FIX unit tests

jmschrei · jmschrei · commit 48e826fee472 · 2015-09-21T00:55:52.000-07:00
diff --git a/sklearn/ensemble/tests/test_forest.py b/sklearn/ensemble/tests/test_forest.py
@@ -90,21 +90,20 @@ def check_classification_toy(name):
     """Check classification on a toy dataset."""
     ForestClassifier = FOREST_CLASSIFIERS[name]
 
-    for presort in True, False:
-        clf = ForestClassifier(n_estimators=10, random_state=1, presort=presort)
-        clf.fit(X, y)
-        assert_array_equal(clf.predict(T), true_result)
-        assert_equal(10, len(clf))
+    clf = ForestClassifier(n_estimators=10, random_state=1)
+    clf.fit(X, y)
+    assert_array_equal(clf.predict(T), true_result)
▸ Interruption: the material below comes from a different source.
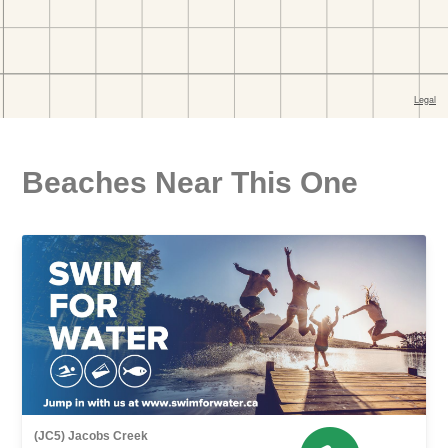
Beaches Near This One
(JC5) Jacobs Creek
+    assert_equal(10, len(clf))
 
-        clf = ForestClassifier(n_estimators=10, max_features=1, 
-                               random_state=1, presort=presort)
-        clf.fit(X, y)
-        assert_array_equal(clf.predict(T), true_result)
-        assert_equal(10, len(clf))
+    clf = ForestClassifier(n_estimators=10, max_features=1, 
+                           random_state=1)
+    clf.fit(X, y)
+    assert_array_equal(clf.predict(T), true_result)
+    assert_equal(10, len(clf))
 
-        # also test apply
-        leaf_indices = clf.apply(X)
-        assert_equal(leaf_indices.shape, (len(X), clf.n_estimators))
+    # also test apply
+    leaf_indices = clf.apply(X)
+    assert_equal(leaf_indices.shape, (len(X), clf.n_estimators))
 
 
 def test_classification_toy():
@@ -116,20 +115,19 @@ def check_iris_criterion(name, criterion):
     # Check consistency on dataset iris.
     ForestClassifier = FOREST_CLASSIFIERS[name]
 
-    for presort in True, False:
-        clf = ForestClassifier(n_estimators=10, criterion=criterion,
-                               random_state=1, presort=presort)
-        clf.fit(iris.data, iris.target)
-        score = clf.score(iris.data, iris.target)
-        assert_greater(score, 0.9, "Failed with criterion %s and score = %f"
-                                   % (criterion, score))
+    clf = ForestClassifier(n_estimators=10, criterion=criterion,
+                           random_state=1)
+    clf.fit(iris.data, iris.target)
+    score = clf.score(iris.data, iris.target)
+    assert_greater(score, 0.9, "Failed with criterion %s and score = %f"
+                               % (criterion, score))
 
-        clf = ForestClassifier(n_estimators=10, criterion=criterion,
-                               max_features=2, random_state=1, presort=presort)
-        clf.fit(iris.data, iris.target)
-        score = clf.score(iris.data, iris.target)
-        assert_greater(score, 0.5, "Failed with criterion %s and score = %f"
-                                   % (criterion, score))
+    clf = ForestClassifier(n_estimators=10, criterion=criterion,
+                           max_features=2, random_state=1)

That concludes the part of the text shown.